> [DATASET]
-=-=-=-=-
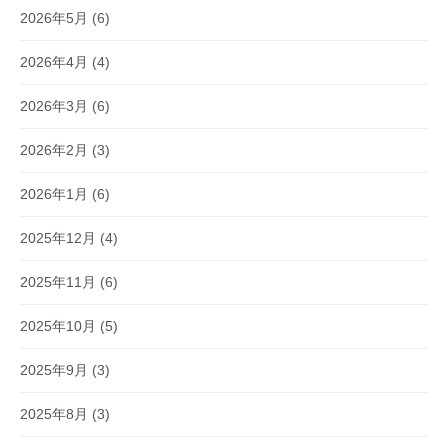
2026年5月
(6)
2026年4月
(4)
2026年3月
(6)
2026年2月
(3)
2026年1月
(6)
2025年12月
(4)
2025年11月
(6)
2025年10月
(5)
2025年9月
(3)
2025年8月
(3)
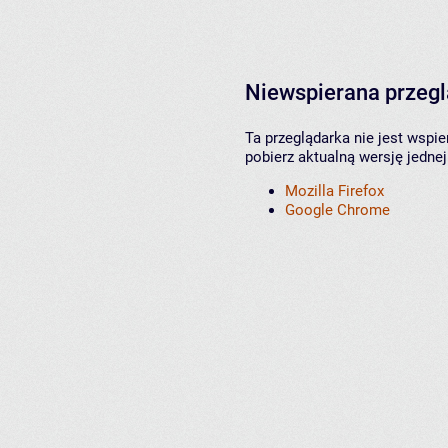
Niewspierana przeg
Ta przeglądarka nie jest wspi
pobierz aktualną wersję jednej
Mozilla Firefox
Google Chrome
-=-=-=-=-
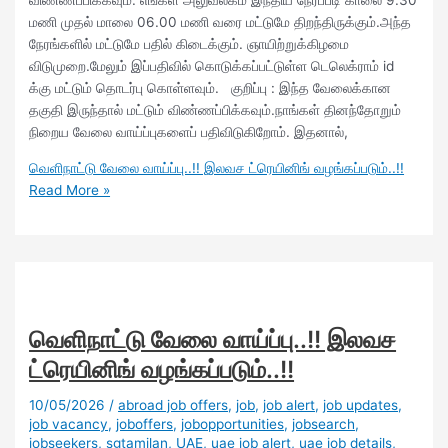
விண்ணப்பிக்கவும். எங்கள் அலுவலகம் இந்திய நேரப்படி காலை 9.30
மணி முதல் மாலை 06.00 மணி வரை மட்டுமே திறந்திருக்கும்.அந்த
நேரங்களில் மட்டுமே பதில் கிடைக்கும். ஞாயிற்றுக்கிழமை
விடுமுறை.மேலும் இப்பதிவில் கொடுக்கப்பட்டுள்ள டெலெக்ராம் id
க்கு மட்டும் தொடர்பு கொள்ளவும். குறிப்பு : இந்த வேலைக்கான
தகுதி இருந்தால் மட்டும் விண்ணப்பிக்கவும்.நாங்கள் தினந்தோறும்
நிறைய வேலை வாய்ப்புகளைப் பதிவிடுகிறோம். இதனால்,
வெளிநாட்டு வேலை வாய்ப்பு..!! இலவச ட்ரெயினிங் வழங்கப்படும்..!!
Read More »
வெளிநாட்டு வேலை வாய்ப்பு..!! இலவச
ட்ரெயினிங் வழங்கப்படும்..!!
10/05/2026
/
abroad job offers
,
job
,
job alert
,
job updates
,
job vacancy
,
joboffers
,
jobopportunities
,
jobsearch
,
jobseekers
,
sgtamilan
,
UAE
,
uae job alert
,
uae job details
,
-=-=-=-=-
Write down again, exactly as given, only the lines above that fall from the line with "Ta przeglądarka nie jest wspi" to the line with "Google Chrome", inclusive.

> [ANSWER FOR THIS EXERCISE]
Ta przeglądarka nie jest wspi
pobierz aktualną wersję jednej
Mozilla Firefox
Google Chrome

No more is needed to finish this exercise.